Hangi kooperatife karşıyım? Keyfi olarak aldı kooperatiflerden ve inşaatları yapma kararı aldı. Kim diyebilir? Buradaki insanların dairelerine kavuşması dışında ne amacımız olabilir. Durup durup bu lafları etmenin ne âlemi var?
‘BÜYÜKŞEHİRİN GÖRÜŞÜ KAMU ZARARI YOKTUR’ BELGESİ SADECE BİR BİRİMDEN GELEN YAZI
Bir başka konu var; mahkeme dosyasına bir belge sunuldu. O belgede İZBB’nin görüşü, ‘Bu olayda kamu zararı yoktur.’ Bu belge iç yazışmalarından bir yazıdır. Hukuk birimi savcılığın yazısı üzerine ilgili birimlere; ‘Sizin görüşünüze göre bu olayda belediyemiz bir kamu zararına maruz kalmış mıdır kalmamış mıdır?’ diye soruyor. Sadece bir birimden gelen yazıdır. Bu yazı kurumun kesinlikle nihai kararı değildir. Bizim onayımız dışında dava dosyasına konmuştur. İdari teamüllere ve hukuka uygun olmayan şekilde İZBB’den dışarı çıkarılmış ve dosyaya maalesef konmuştur. Şu anda İZBB’nin görüşü diye sunulan belge nihai kanaatimiz değildir.
MESNETSİZ İFTİRAYA MARUZ BIRAKILMAMAYI İSTİYORUM; SORUNU ÇÖZMEYE ÇALIŞIYORUZ
Herhangi bir kişi tarafından bundan sonra böyle mesnetsiz iftiraya maruz bırakılmamayı özellikle istiyorum. Biz sorunu çözmeye çalışan insanlarız. O inşaatları biz ihale etmeseydik hiçbirisi yapılmayacaktı.
İNŞAATLAR YA HİÇ YAPILMADI YA DA YÜZDE 1-2 SEVİYESİNDE
Biz geldiğimizde kimsenin elini kolunu tutmadık. İnşaatlar ya hiç yapılmadı ya da yüzde 1-2 seviyesinde. Sözleşme süreleri bazılarının da dolmuştu. Müfettişe, ‘Kendi kafama göre davranacağım’ deseydim yine bu inşaatlar bitmeyecekti. Bizden hesap soracaktı hak sahipleri. Anlamsız konuşanlar kendilerine gelsinler.

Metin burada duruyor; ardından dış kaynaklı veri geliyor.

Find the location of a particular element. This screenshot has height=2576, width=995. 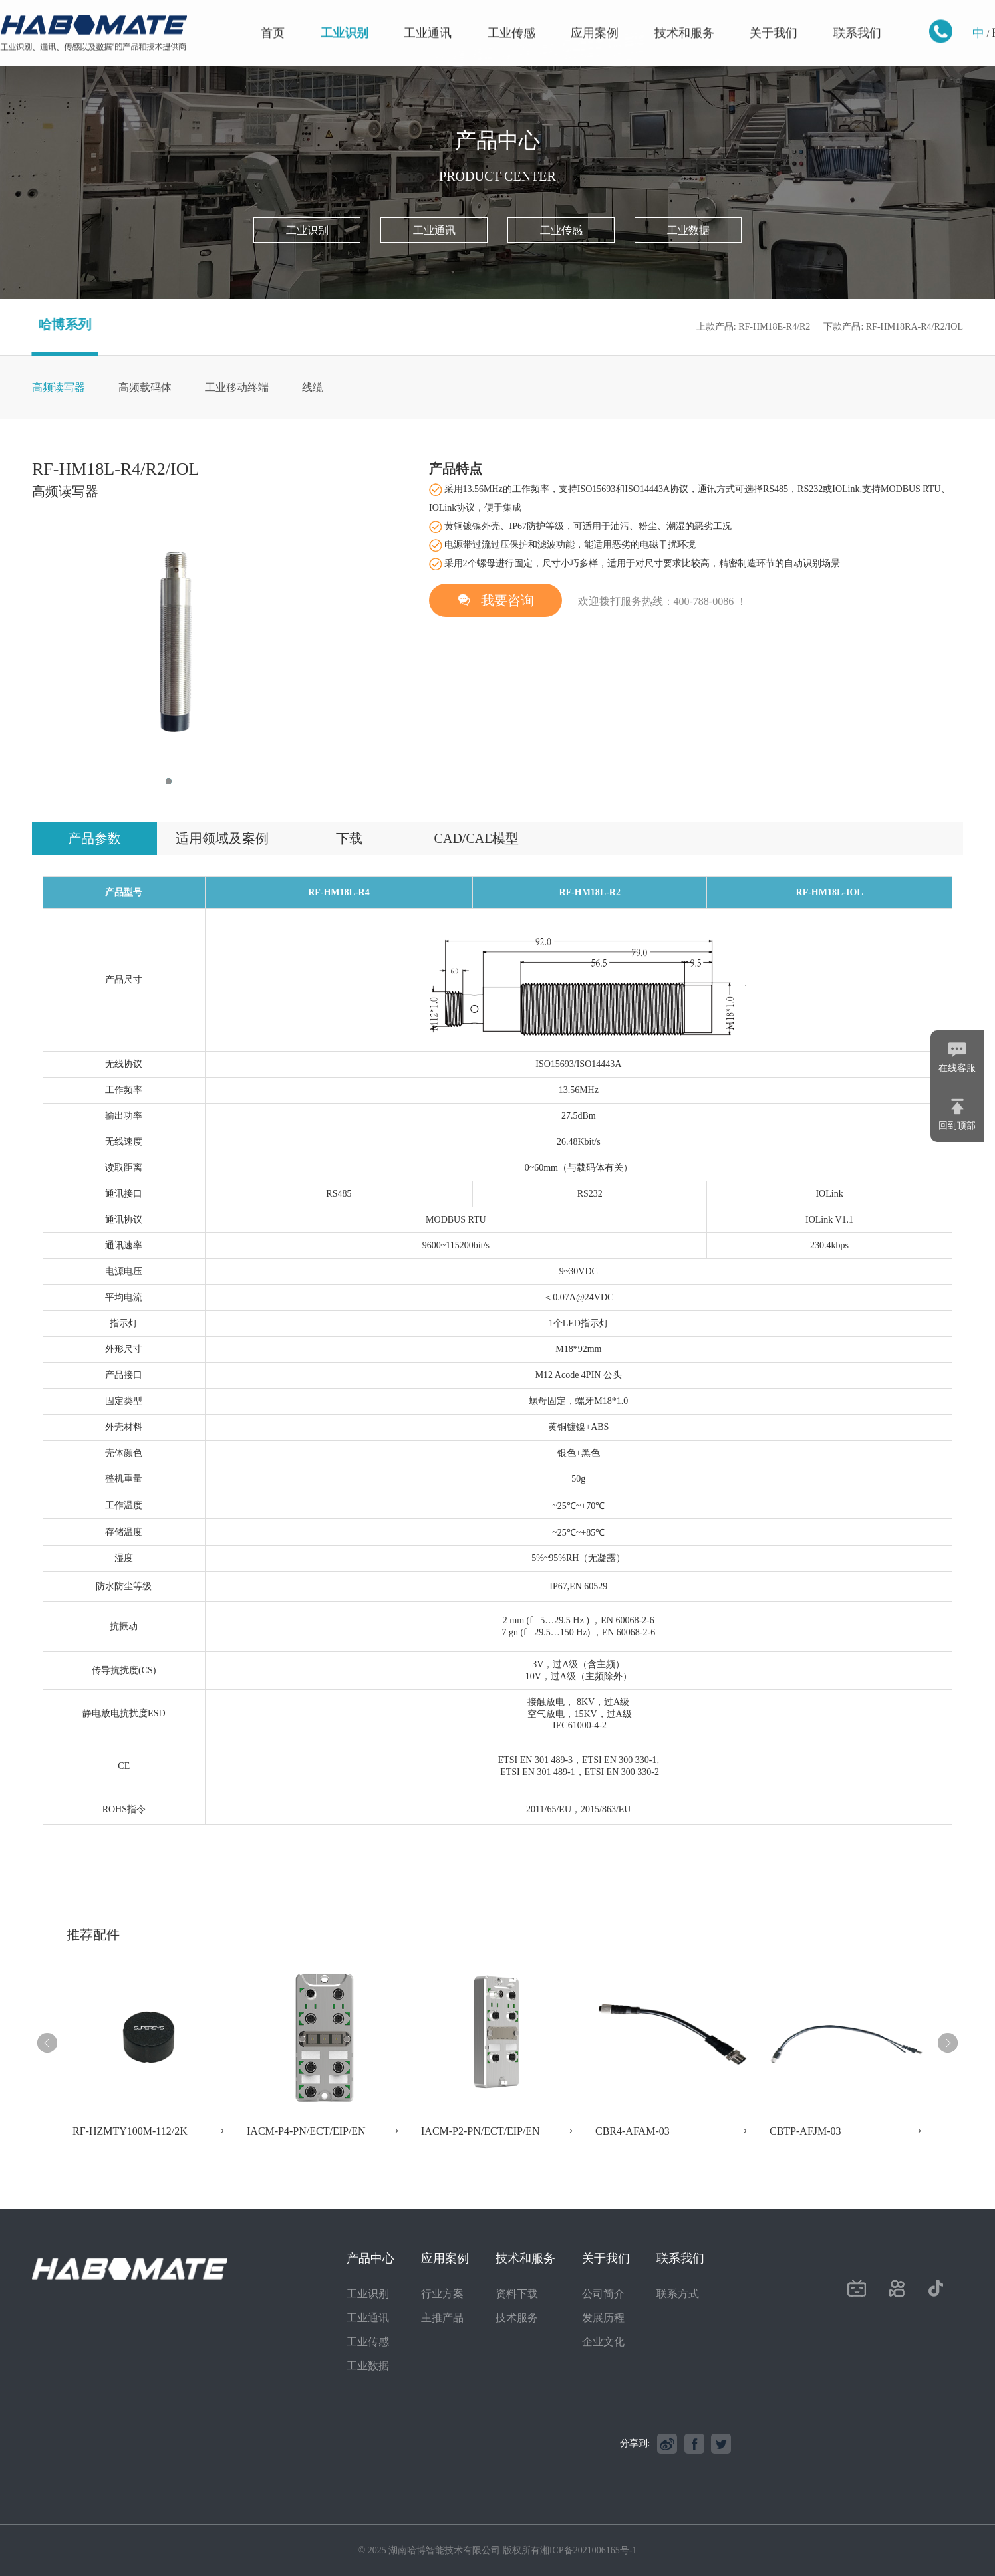

产品中心 is located at coordinates (370, 2258).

SEBEP OLMADIĞMIIZ HATALARI DÜZELTMEYE ÇALIŞIYORUZ
Bizim sebep olmadığımız hataları düzeltmeye çalışıyoruz. Kimse bizi bu şekilde suçlayamaz. İzmir halkına ahlakla inanarak hizmet etmeye devam edeceğiz. Bu olayda çöp ve atıkta da.

BAKANLIKLA DA UYUMLU ÇALIŞMAK ZORUNDAYIZ
Bakanlıkla da uyumlu çalışmak zorundayız. Zaman zaman iktidar partisinin İzmir milletvekili, il başkanıyla diyalog kurmak zorundayız.
KAPALI KAPILAR ARDINDAN HANGİ GÖRÜŞME İÇİNDE OLMUŞUZ?
Kapılar kapılar ardında kimseyle bir görüşme yapmıyoruz. Kavga etmek değil, sorunu çözmeye odaklanarak insanlarla görüşüyoruz. Kapalı kapılar ardında hangi görüşme içinde olmuşuz? Katı atık sorununu konuşmak kapalı kapılar ardında değil. Kimseden ahlaksız isteğimiz olmadı. Kapalı kapılar ardında konuşuyorsak bunun nedeni bu konunun siyasileşmemesi.
MALİYE BAKANI İLE GÖRÜŞTÜ, AK PARTİ’YE GEÇECEK DİYE LAF ÇIKARDILAR
‘Maliye Bakanı ile görüştü, AK Parti’ye geçecek’ diye laf çıkardılar. İzmir’in atık, çevre sorunları siyasete alet edilmesin. Herkesten yardım isteyeceğiz, yardım eden herkese de teşekkür ederiz.”